* **The task**:
With the line containing "центр збереження пам’яток" as the first line and the last line of the records as the final one, reproduce that range exactly.

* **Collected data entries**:
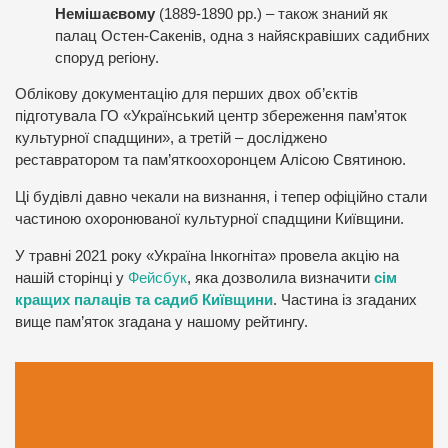
Немішаєвому
(1889-1890 рр.) – також знаний як
палац Остен-Сакенів, одна з найяскравіших садибних
споруд регіону.
Облікову документацію для перших двох об’єктів
підготувала ГО «Український центр збереження пам’яток
культурної спадщини», а третій – досліджено
реставратором та пам’яткоохоронцем Алісою Святиною.
Ці будівлі давно чекали на визнання, і тепер офіційно стали
частиною охоронюваної культурної спадщини Київщини.
У травні 2021 року «Україна Інкогніта» провела акцію на
нашій сторінці у
Фейсбук
, яка дозволила визначити
сім
кращих палаців та садиб Київщини
. Частина із згаданих
вище пам’яток згадана у нашому рейтингу.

* **Solution for this exercise**:
підготувала ГО «Український центр збереження пам’яток
культурної спадщини», а третій – досліджено
реставратором та пам’яткоохоронцем Алісою Святиною.
Ці будівлі давно чекали на визнання, і тепер офіційно стали
частиною охоронюваної культурної спадщини Київщини.
У травні 2021 року «Україна Інкогніта» провела акцію на
нашій сторінці у
Фейсбук
, яка дозволила визначити
сім
кращих палаців та садиб Київщини
. Частина із згаданих
вище пам’яток згадана у нашому рейтингу.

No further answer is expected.